In the mouse click example, it would mean “register this lambda as the mouse click event handler” (or “connect the clicked signal to the lambda” if you’re into Qt).
This idea can work on other types as well – for a
std::optional<T>
, it would mean “execute on the value
stored inside the optional, if the value exists”; for a
std::future<T>
, it would mean “when the future value
arrives, execute the given function on it”; and so on.
What’s the point
Now, you might be wondering what would be the point of using
for_each
for these things. Why not just use the regular
event handler registration mechanisms to listen to mouse clicks, use the
.then
on the future values, etc.?
Just like iterators are abstractions over pointers that allow us to
write generic code which works on any sane collection,
for_each
is a common abstraction that can work on anything
for each has a meaning for. It is generic programming and
polymorphism at its finest.
One of the immediate benefits of using abstractions like this in your code is that it becomes much more easy to test.

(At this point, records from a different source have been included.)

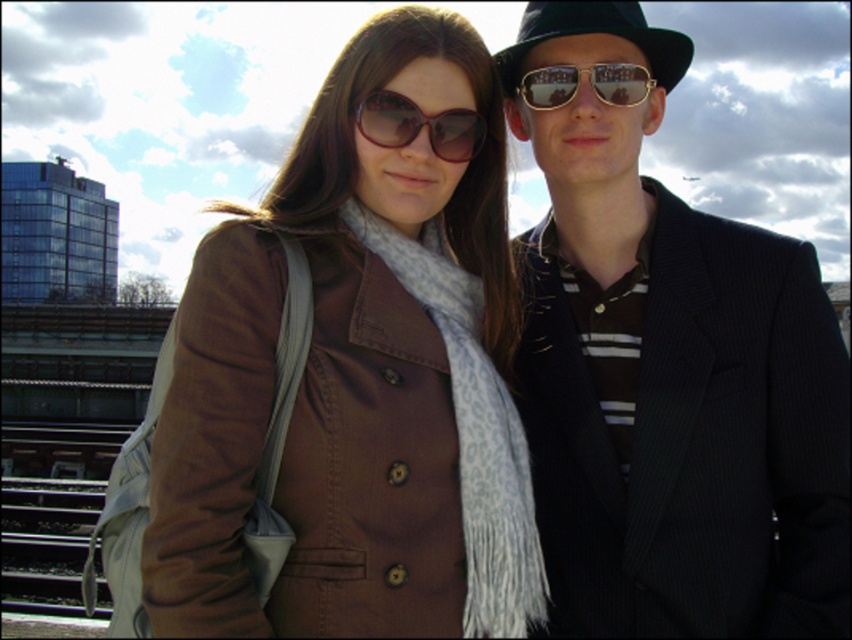 Is point (383, 138) positioned behind point (566, 83)?

No, (383, 138) is in front of (566, 83).

Is sunglasses at center below gold reflective sunglasses at center?

Yes, sunglasses at center is below gold reflective sunglasses at center.

The image size is (852, 640). In order to click on sunglasses at center in this screenshot , I will do `click(419, 125)`.

Where is `sunglasses at center`? sunglasses at center is located at coordinates coord(419,125).

Who is higher up, shiny black suit at center or black felt fedora at upper center?

black felt fedora at upper center is above.

Between shiny black suit at center and black felt fedora at upper center, which one appears on the right side from the viewer's perspective?

From the viewer's perspective, shiny black suit at center appears more on the right side.

Where is `shiny black suit at center`? This screenshot has width=852, height=640. shiny black suit at center is located at coordinates (669, 374).

The width and height of the screenshot is (852, 640). I want to click on shiny black suit at center, so 669,374.

Who is positioned more to the left, black felt fedora at upper center or gold reflective sunglasses at center?

Positioned to the left is gold reflective sunglasses at center.

Measure the distance between black felt fedora at upper center and gold reflective sunglasses at center.

black felt fedora at upper center and gold reflective sunglasses at center are 89.21 centimeters apart from each other.

Measure the distance between black felt fedora at upper center and camera.

The distance of black felt fedora at upper center from camera is 10.88 meters.

In order to click on black felt fedora at upper center in this screenshot , I will do 596,33. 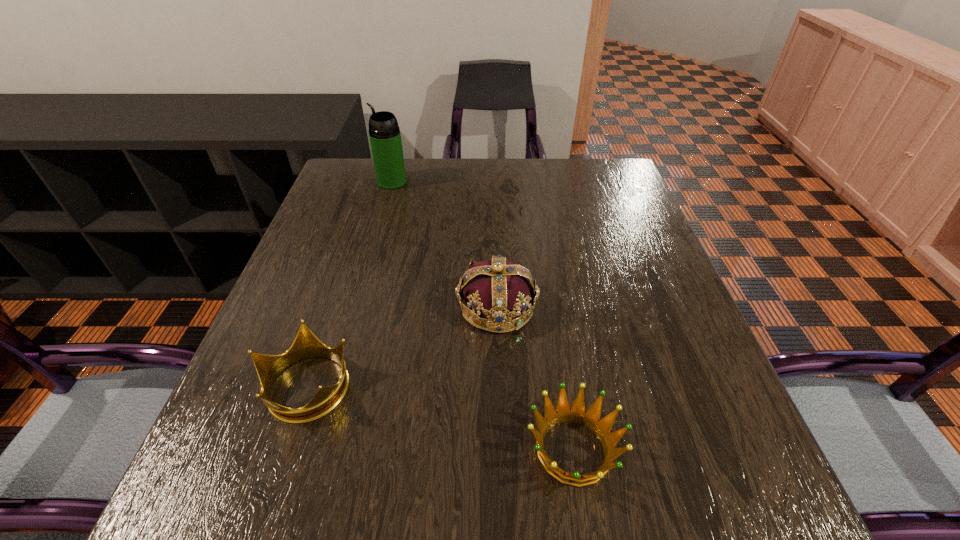 You are a GUI agent. You are given a task and a screenshot of the screen. Output one action in this format:
    pyautogui.click(x=<x>, y=<y>)
    Task: Click on the vacant space that satisfies the following two spatial constraints: 1. from the spout of the farthest crown; 2. on the left side of the farthest object
    This screenshot has width=960, height=540.
    Given the screenshot: What is the action you would take?
    pyautogui.click(x=357, y=307)

Identify the location of vacant space that satisfies the following two spatial constraints: 1. on the back side of the farthest crown; 2. from the spout of the tallest object. (492, 182).

At what (x,y) coordinates should I click in order to perform the action: click on free region that satisfies the following two spatial constraints: 1. on the back side of the third nearest object; 2. from the spout of the thermos bottle. Please return your answer as a coordinate pair (x, y). Looking at the image, I should click on (492, 182). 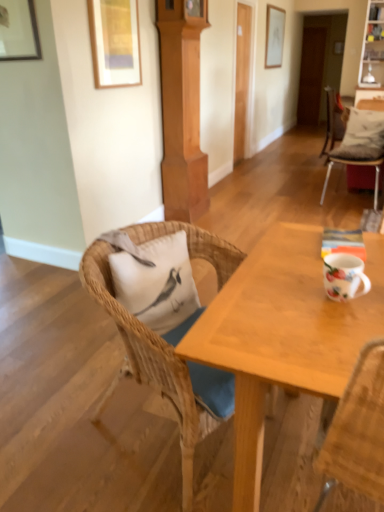 Question: Choose the correct answer: Is white fabric pillow at upper right, positioned as the 1th pillow in top-to-bottom order, inside white glossy mug at right or outside it?

Choices:
 (A) inside
 (B) outside

Answer: (B)

Question: Does point (354, 158) appear closer or farther from the camera than point (359, 271)?

Choices:
 (A) farther
 (B) closer

Answer: (A)

Question: Which object is the closest to the white glossy mug at right?

Choices:
 (A) white cushioned chair at right, which is counted as the 2th chair, starting from the bottom
 (B) white matte pillow at left, arranged as the second pillow when viewed from the right
 (C) white fabric pillow at upper right, which is counted as the first pillow, starting from the right
 (D) matte white picture frame at upper center, the 1th picture frame in the top-to-bottom sequence
 (E) woven wood chair at center, which is the 1th chair in left-to-right order

Answer: (E)

Question: Which is farther from the matte white picture frame at upper center, the third picture frame when ordered from bottom to top?

Choices:
 (A) white cushioned chair at right, the first chair positioned from the back
 (B) matte wooden picture frame at upper left, acting as the second picture frame starting from the bottom
 (C) wooden picture frame at upper left, the 3th picture frame in the right-to-left sequence
 (D) woven wood chair at center, the 1th chair when ordered from bottom to top
 (E) white matte pillow at left, the first pillow positioned from the left

Answer: (D) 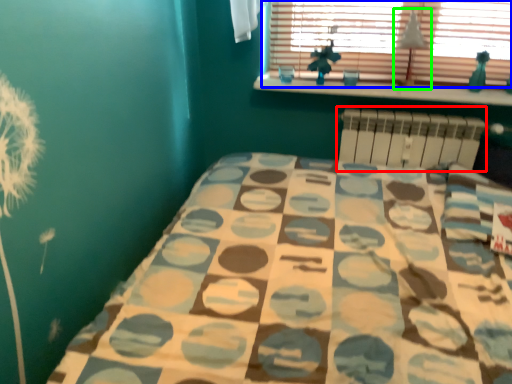 Question: Which is nearer to the radiator (highlighted by a red box)? window (highlighted by a blue box) or lamp (highlighted by a green box).

Choices:
 (A) window
 (B) lamp

Answer: (B) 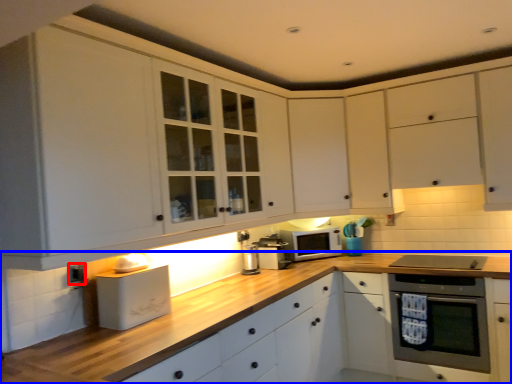 Question: Among these objects, which one is nearest to the camera, electric outlet (highlighted by a red box) or countertop (highlighted by a blue box)?

Choices:
 (A) electric outlet
 (B) countertop

Answer: (B) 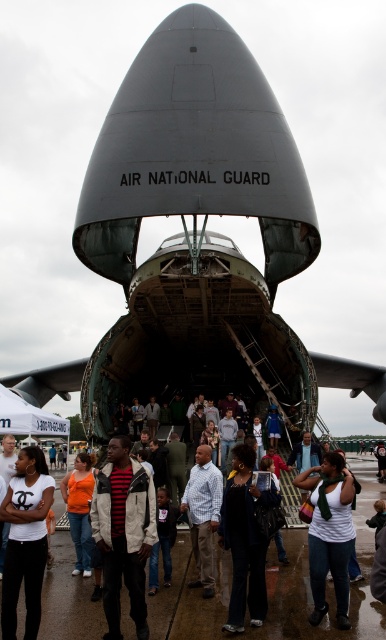 Is point (154, 600) behind point (252, 550)?

Yes, it is.

Is shiny asphalt tarmac at center to the left of dark blue jeans at center from the viewer's perspective?

Yes, shiny asphalt tarmac at center is to the left of dark blue jeans at center.

Describe the element at coordinates (326, 582) in the screenshot. I see `shiny asphalt tarmac at center` at that location.

Locate an element on the screen. The width and height of the screenshot is (386, 640). shiny asphalt tarmac at center is located at coordinates pyautogui.click(x=326, y=582).

Between white cotton t-shirt at center and white matte shirt at center, which one has more height?

white cotton t-shirt at center is taller.

Does point (10, 509) lie in front of point (335, 580)?

No, (10, 509) is further to viewer.

What are the coordinates of `white cotton t-shirt at center` in the screenshot? It's located at (25, 540).

Can you confirm if metallic gray aircraft at center is taller than blue plaid shirt at center?

Yes, metallic gray aircraft at center is taller than blue plaid shirt at center.

Who is higher up, metallic gray aircraft at center or blue plaid shirt at center?

metallic gray aircraft at center

Which is behind, point (30, 237) or point (203, 584)?

The point (30, 237) is more distant.

At what (x,y) coordinates should I click in order to perform the action: click on metallic gray aircraft at center. Please return your answer as a coordinate pair (x, y). This screenshot has width=386, height=640. Looking at the image, I should click on (57, 164). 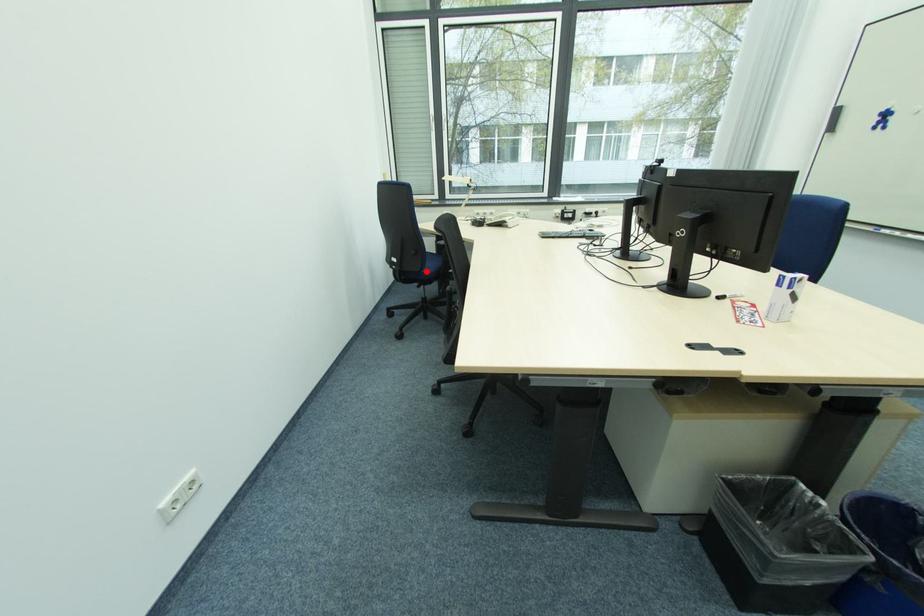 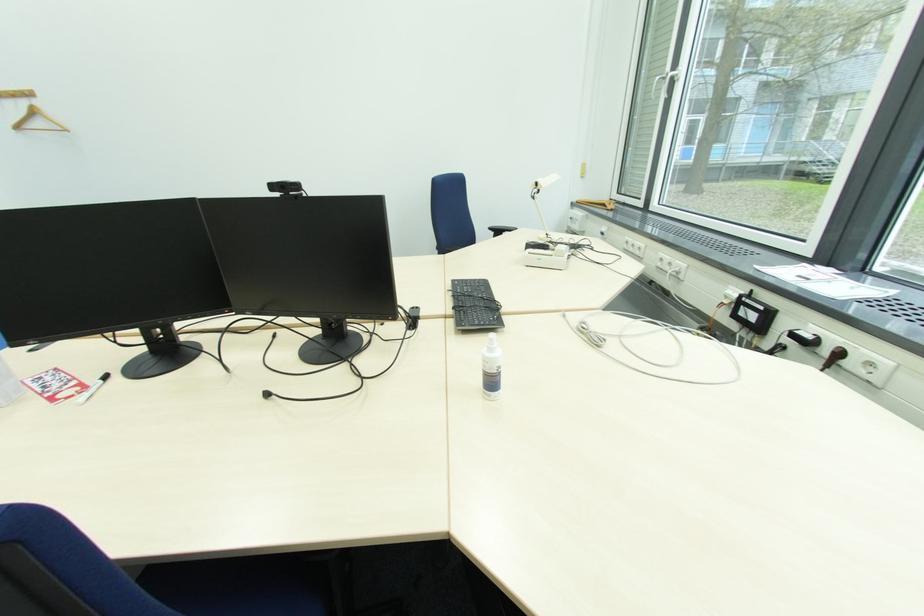 Question: I am providing you with two images of the same scene from different viewpoints. A red point is marked on the first image. Can you still see the location of the red point in image 2?

Choices:
 (A) Yes
 (B) No

Answer: (B) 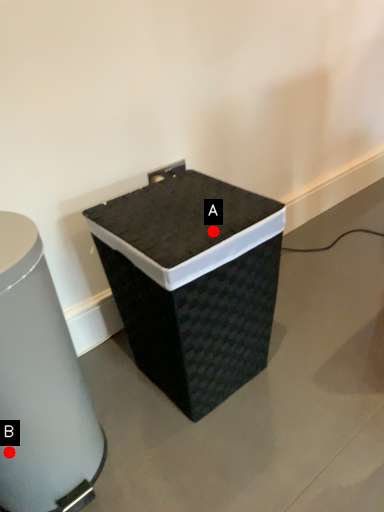 Question: Two points are circled on the image, labeled by A and B beside each circle. Which of the following is the farthest from the observer?

Choices:
 (A) A is further
 (B) B is further

Answer: (A) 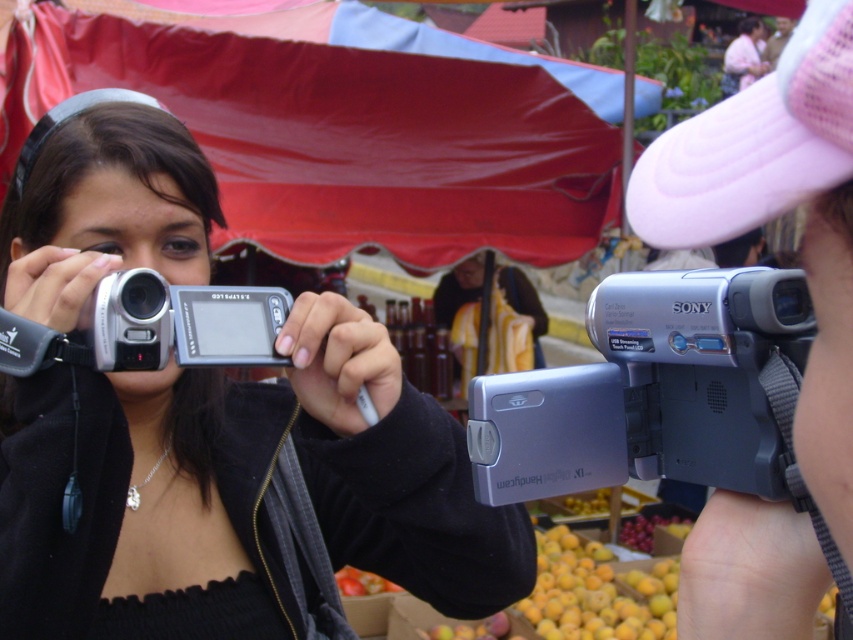 Is point (254, 612) closer to viewer compared to point (469, 397)?

No, (254, 612) is further to viewer.

Looking at this image, is silver metallic camera at center to the left of silver metallic video camera at center from the viewer's perspective?

Indeed, silver metallic camera at center is positioned on the left side of silver metallic video camera at center.

Locate an element on the screen. The height and width of the screenshot is (640, 853). silver metallic camera at center is located at coordinates (238, 492).

Is silver metallic camera at center wider than silver metallic camcorder at center?

Correct, the width of silver metallic camera at center exceeds that of silver metallic camcorder at center.

Is silver metallic camera at center smaller than silver metallic camcorder at center?

No.

Between point (363, 481) and point (827, 490), which one is positioned in front?

Positioned in front is point (827, 490).

Locate an element on the screen. This screenshot has height=640, width=853. silver metallic camera at center is located at coordinates (238, 492).

Can you confirm if silver metallic camera at center is shorter than red fabric canopy at upper center?

Yes.

Locate an element on the screen. The height and width of the screenshot is (640, 853). silver metallic camera at center is located at coordinates [238, 492].

Who is more forward, (44,392) or (125,61)?

Positioned in front is point (44,392).

Identify the location of silver metallic camera at center. (238, 492). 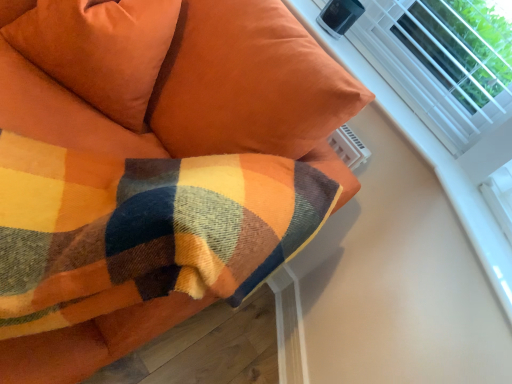 Question: Is plaid wool blanket at upper left at the back of suede-like orange pillow at upper left?

Choices:
 (A) no
 (B) yes

Answer: (B)

Question: From the image's perspective, is suede-like orange pillow at upper left beneath plaid wool blanket at upper left?

Choices:
 (A) no
 (B) yes

Answer: (A)

Question: Is plaid wool blanket at upper left located within suede-like orange pillow at upper left?

Choices:
 (A) yes
 (B) no

Answer: (B)

Question: Is suede-like orange pillow at upper left facing towards plaid wool blanket at upper left?

Choices:
 (A) yes
 (B) no

Answer: (A)

Question: Is suede-like orange pillow at upper left at the left side of plaid wool blanket at upper left?

Choices:
 (A) yes
 (B) no

Answer: (B)

Question: Is suede-like orange pillow at upper left at the right side of plaid wool blanket at upper left?

Choices:
 (A) yes
 (B) no

Answer: (A)

Question: Is suede-like orange pillow at upper left to the left of white plastic radiator at upper right from the viewer's perspective?

Choices:
 (A) no
 (B) yes

Answer: (B)

Question: From the image's perspective, is suede-like orange pillow at upper left below white plastic radiator at upper right?

Choices:
 (A) no
 (B) yes

Answer: (A)

Question: Is the position of suede-like orange pillow at upper left less distant than that of white plastic radiator at upper right?

Choices:
 (A) no
 (B) yes

Answer: (B)

Question: Is suede-like orange pillow at upper left far away from white plastic radiator at upper right?

Choices:
 (A) no
 (B) yes

Answer: (A)

Question: Considering the relative positions of suede-like orange pillow at upper left and white plastic radiator at upper right in the image provided, is suede-like orange pillow at upper left to the right of white plastic radiator at upper right from the viewer's perspective?

Choices:
 (A) no
 (B) yes

Answer: (A)

Question: Is suede-like orange pillow at upper left looking in the opposite direction of white plastic radiator at upper right?

Choices:
 (A) yes
 (B) no

Answer: (B)

Question: Is plaid wool blanket at upper left further to camera compared to suede-like orange pillow at upper left?

Choices:
 (A) no
 (B) yes

Answer: (A) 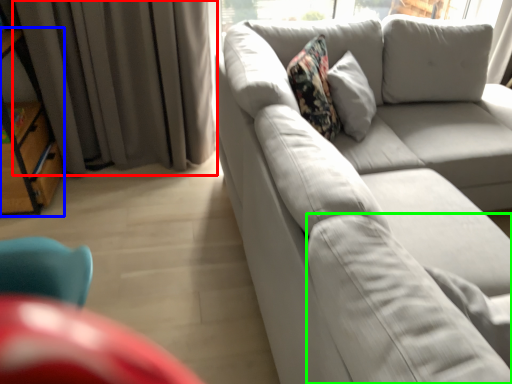 Question: Which object is the closest to the curtain (highlighted by a red box)? Choose among these: bookshelf (highlighted by a blue box) or pillow (highlighted by a green box).

Choices:
 (A) bookshelf
 (B) pillow

Answer: (A) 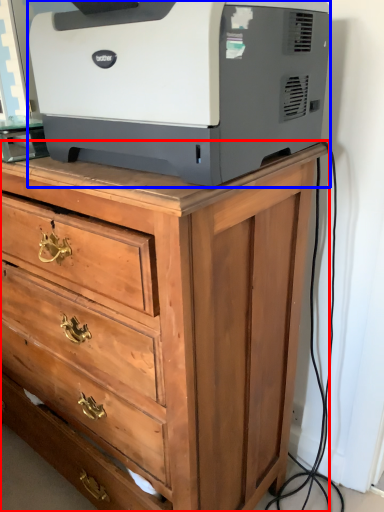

Do you want to test whether the program is creating the graph nodes
in the right places? Just run the same code that uses
for_each
to listen to mouse clicks, but replace the event
stream with a pre-populated std::vector<point2d>
containing any coordinates you like. No need for mocking and no need for
complex testing systems or anything.
How to implement?
The for_each
can easily be implemented for various
types. We just need to implement the begin
and
end
functions for our types to have a return type that
lives in a custom namespace (this return type does not need to have
anything in common with iterators if the types we are implementing
begin
and end
functions for are not iterable),
and implement the for_each
function for these types in that
custom namespace.
For the mouse events, The begin
function could return a
value of a ui::event_definition
type (which would, for
example, contain the object we are listening the events on and the type
of events we are interested in) while the ui::for_each
function would do the event handler registration. It does not matter
what end
returns as it is not used in this case since the
mouse event streams are potentially infinite (the user can click on the
canvas object for as long as that object exists).